Your task
All of the entries, apart from their pictures, are to be copied verbatim.

Input for this task
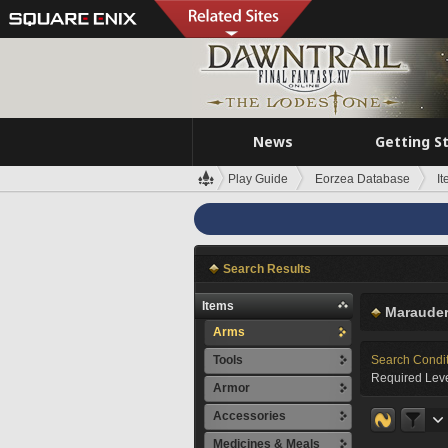
News
Getting S
Play Guide
Eorzea Database
I
Search Results
Items
Marauder
Arms
Tools
Search Condi
Required Leve
Armor
Accessories
Medicines & Meals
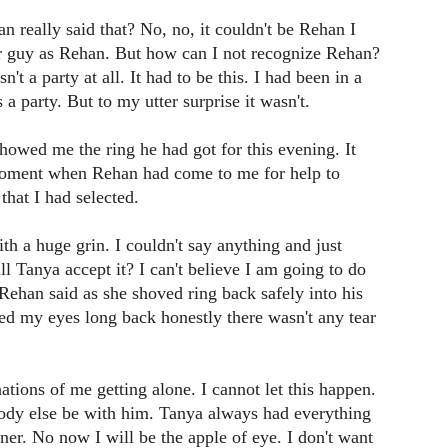
an really said that? No, no, it couldn't be Rehan I
 guy as Rehan. But how can I not recognize Rehan?
n't a party at all. It had to be this. I had been in a
a party. But to my utter surprise it wasn't.
owed me the ring he had got for this evening. It
moment when Rehan had come to me for help to
that I had selected.
ith a huge grin. I couldn't say anything and just
 Tanya accept it? I can't believe I am going to do
" Rehan said as she shoved ring back safely into his
d my eyes long back honestly there wasn't any tear
tions of me getting alone. I cannot let this happen.
body else be with him. Tanya always had everything
er. No now I will be the apple of eye. I don't want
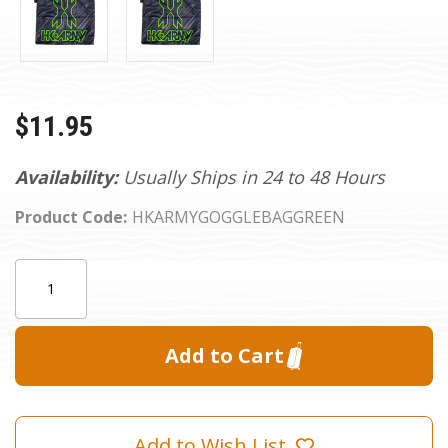
$11.95
Availability:
Usually Ships in 24 to 48 Hours
Product Code:
HKARMYGOGGLEBAGGREEN
Current
Quantity:
Stock:
Add to Wish List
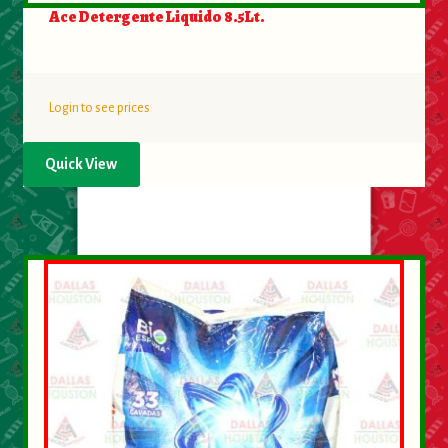
Ace Detergente Liquido 8.5Lt.
Login to see prices
Quick View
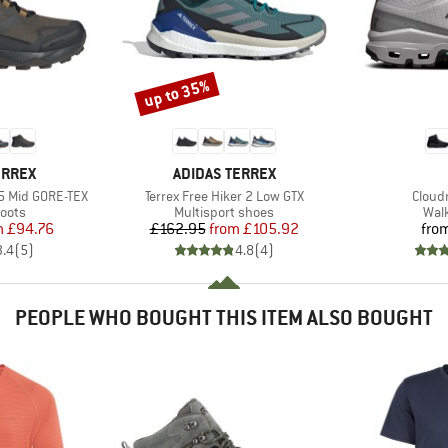
up to 35%
Discount
BRAND
ERREX
ADIDAS TERREX
Item(s)
Item(
5 Mid GORE-TEX
Terrex Free Hiker 2 Low GTX
Cloud
group
Product group
Prod
oots
Multisport shoes
Wal
ice
duced Price
Price
Reduced Price
m
£94.76
£162.95
from
£105.92
fro
3.4
(
5
)
4.8
(
4
)
PEOPLE WHO BOUGHT THIS ITEM ALSO BOUGHT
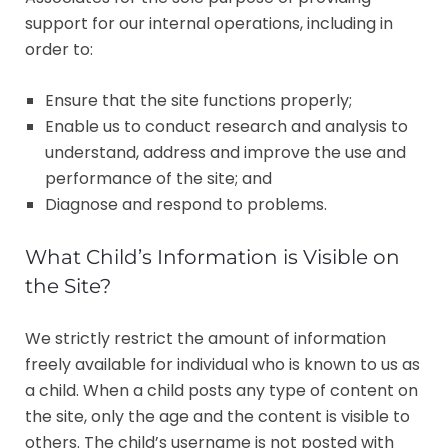
support for our internal operations, including in
order to:
Ensure that the site functions properly;
Enable us to conduct research and analysis to
understand, address and improve the use and
performance of the site; and
Diagnose and respond to problems.
What Child’s Information is Visible on
the Site?
We strictly restrict the amount of information
freely available for individual who is known to us as
a child. When a child posts any type of content on
the site, only the age and the content is visible to
others. The child’s username is not posted with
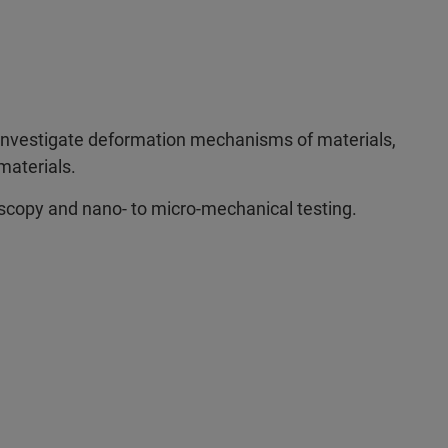
investigate deformation mechanisms of materials,
materials.
scopy and nano- to micro-mechanical testing.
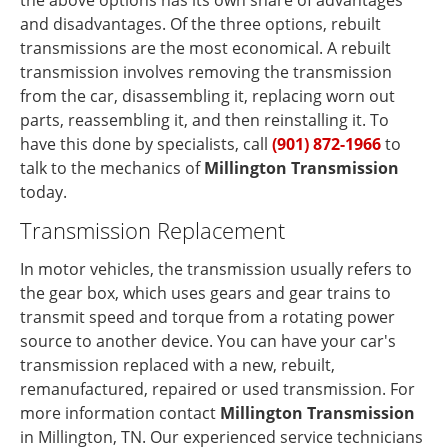
the above options has its own share of advantages
and disadvantages. Of the three options, rebuilt
transmissions are the most economical. A rebuilt
transmission involves removing the transmission
from the car, disassembling it, replacing worn out
parts, reassembling it, and then reinstalling it. To
have this done by specialists, call
(901) 872-1966
to
talk to the mechanics of
Millington Transmission
today.
Transmission Replacement
In motor vehicles, the transmission usually refers to
the gear box, which uses gears and gear trains to
transmit speed and torque from a rotating power
source to another device. You can have your car's
transmission replaced with a new, rebuilt,
remanufactured, repaired or used transmission. For
more information contact
Millington Transmission
in Millington, TN. Our experienced service technicians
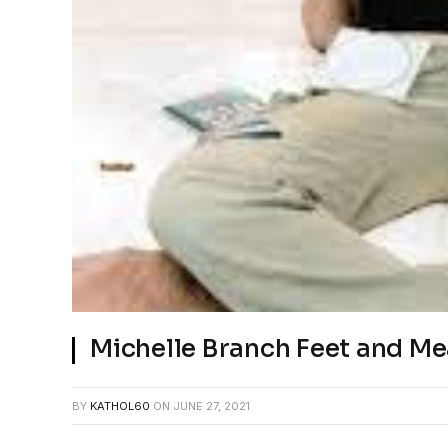
Michelle Branch Feet and M
BY
KATHOL60
ON
JUNE 27, 2021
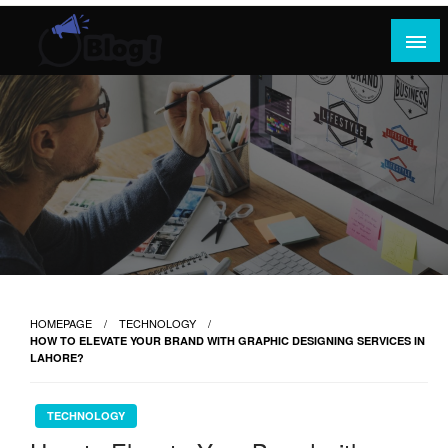
Skip
to
content
Where Content Reigns and Perspectives Shine
Rank Guest Posts: Elevating Voices,
Inspiring Engagement
HOMEPAGE
TECHNOLOGY
HOW TO ELEVATE YOUR BRAND WITH GRAPHIC DESIGNING SERVICES IN
LAHORE?
TECHNOLOGY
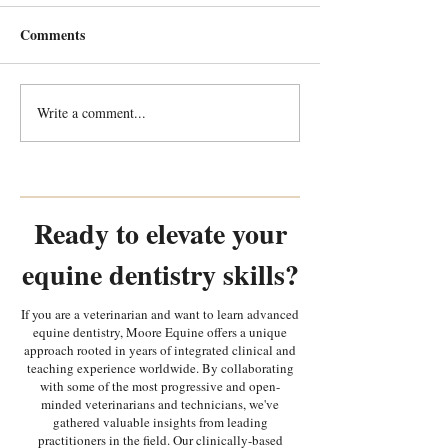
Comments
Write a comment...
Every Tooth Tells a Story:
Every Tooth Tells
Random Equine Dental
Random Equine 
Pathology Part 2
Pathology Part 1
Ready to elevate your
equine dentistry skills?
If you are a veterinarian and want to learn advanced
equine dentistry, Moore Equine offers a unique
approach rooted in years of integrated clinical and
teaching experience worldwide. By collaborating
with some of the most progressive and open-
minded veterinarians and technicians, we've
gathered valuable insights from leading
practitioners in the field. Our clinically-based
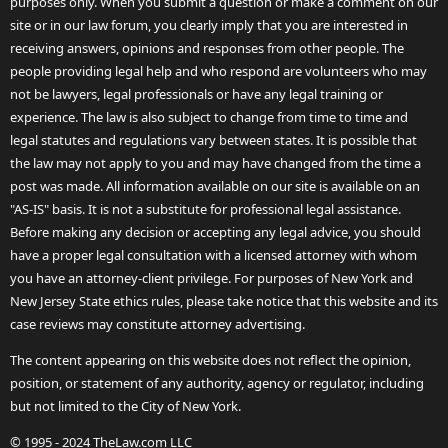
purposes only. When you submit a question or make a comment on our
site or in our law forum, you clearly imply that you are interested in
receiving answers, opinions and responses from other people. The
people providing legal help and who respond are volunteers who may
not be lawyers, legal professionals or have any legal training or
experience. The law is also subject to change from time to time and
legal statutes and regulations vary between states. It is possible that
the law may not apply to you and may have changed from the time a
post was made. All information available on our site is available on an
"AS-IS" basis. It is not a substitute for professional legal assistance.
Before making any decision or accepting any legal advice, you should
have a proper legal consultation with a licensed attorney with whom
you have an attorney-client privilege. For purposes of New York and
New Jersey State ethics rules, please take notice that this website and its
case reviews may constitute attorney advertising.
The content appearing on this website does not reflect the opinion,
position, or statement of any authority, agency or regulator, including
but not limited to the City of New York.
© 1995 - 2024 TheLaw.com LLC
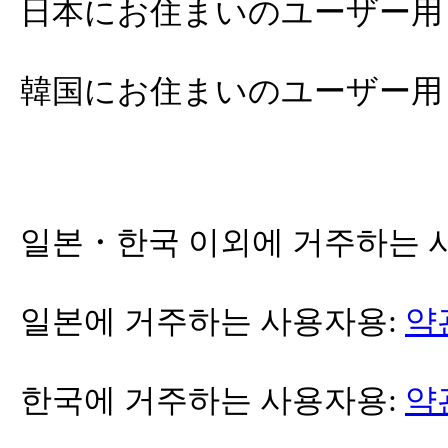
日本にお住まいのユーザー用
韓国にお住まいのユーザー用
일본・한국 이외에 거주하는 
일본에 거주하는 사용자용:
약
한국에 거주하는 사용자용:
약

Expected answer
News
Getting S
Play Guide
Eorzea Database
I
Search Results
Items
Marauder
Arms
Tools
Search Condi
Required Leve
Armor
Accessories
Medicines & Meals
an really said that? No, no, it couldn't be Rehan I
 guy as Rehan. But how can I not recognize Rehan?
n't a party at all. It had to be this. I had been in a
a party. But to my utter surprise it wasn't.
owed me the ring he had got for this evening. It
moment when Rehan had come to me for help to
that I had selected.
ith a huge grin. I couldn't say anything and just
 Tanya accept it? I can't believe I am going to do
" Rehan said as she shoved ring back safely into his
d my eyes long back honestly there wasn't any tear
tions of me getting alone. I cannot let this happen.
body else be with him. Tanya always had everything
er. No now I will be the apple of eye. I don't want
$11.95
Availability:
Usually Ships in 24 to 48 Hours
Product Code:
HKARMYGOGGLEBAGGREEN
Current
Quantity:
Stock:
Add to Wish List
Ace Detergente Liquido 8.5Lt.
Login to see prices
Quick View
up to 35%
Discount
BRAND
ERREX
ADIDAS TERREX
Item(s)
Item(
5 Mid GORE-TEX
Terrex Free Hiker 2 Low GTX
Cloud
group
Product group
Prod
oots
Multisport shoes
Wal
ice
duced Price
Price
Reduced Price
m
£94.76
£162.95
from
£105.92
fro
3.4
(
5
)
4.8
(
4
)
PEOPLE WHO BOUGHT THIS ITEM ALSO BOUGHT
support for our internal operations, including in
order to:
Ensure that the site functions properly;
Enable us to conduct research and analysis to
understand, address and improve the use and
performance of the site; and
Diagnose and respond to problems.
What Child’s Information is Visible on
the Site?
We strictly restrict the amount of information
freely available for individual who is known to us as
a child. When a child posts any type of content on
the site, only the age and the content is visible to
others. The child’s username is not posted with
investigate deformation mechanisms of materials,
materials.
scopy and nano- to micro-mechanical testing.
the above options has its own share of advantages
and disadvantages. Of the three options, rebuilt
transmissions are the most economical. A rebuilt
transmission involves removing the transmission
from the car, disassembling it, replacing worn out
parts, reassembling it, and then reinstalling it. To
have this done by specialists, call
(901) 872-1966
to
talk to the mechanics of
Millington Transmission
today.
Transmission Replacement
In motor vehicles, the transmission usually refers to
the gear box, which uses gears and gear trains to
transmit speed and torque from a rotating power
source to another device. You can have your car's
transmission replaced with a new, rebuilt,
remanufactured, repaired or used transmission. For
more information contact
Millington Transmission
in Millington, TN. Our experienced service technicians
Michelle Branch Feet and M
BY
KATHOL60
ON
JUNE 27, 2021
Skip
to
content
Where Content Reigns and Perspectives Shine
Rank Guest Posts: Elevating Voices,
Inspiring Engagement
HOMEPAGE
TECHNOLOGY
HOW TO ELEVATE YOUR BRAND WITH GRAPHIC DESIGNING SERVICES IN
LAHORE?
TECHNOLOGY
Comments
Write a comment...
Every Tooth Tells a Story:
Every Tooth Tells
Random Equine Dental
Random Equine 
Pathology Part 2
Pathology Part 1
Ready to elevate your
equine dentistry skills?
If you are a veterinarian and want to learn advanced
equine dentistry, Moore Equine offers a unique
approach rooted in years of integrated clinical and
teaching experience worldwide. By collaborating
with some of the most progressive and open-
minded veterinarians and technicians, we've
gathered valuable insights from leading
practitioners in the field. Our clinically-based
purposes only. When you submit a question or make a comment on our
site or in our law forum, you clearly imply that you are interested in
receiving answers, opinions and responses from other people. The
people providing legal help and who respond are volunteers who may
not be lawyers, legal professionals or have any legal training or
experience. The law is also subject to change from time to time and
legal statutes and regulations vary between states. It is possible that
the law may not apply to you and may have changed from the time a
post was made. All information available on our site is available on an
"AS-IS" basis. It is not a substitute for professional legal assistance.
Before making any decision or accepting any legal advice, you should
have a proper legal consultation with a licensed attorney with whom
you have an attorney-client privilege. For purposes of New York and
New Jersey State ethics rules, please take notice that this website and its
case reviews may constitute attorney advertising.
The content appearing on this website does not reflect the opinion,
position, or statement of any authority, agency or regulator, including
but not limited to the City of New York.
© 1995 - 2024 TheLaw.com LLC
日本にお住まいのユーザー用
韓国にお住まいのユーザー用
일본・한국 이외에 거주하는 
일본에 거주하는 사용자용:
약
한국에 거주하는 사용자용:
약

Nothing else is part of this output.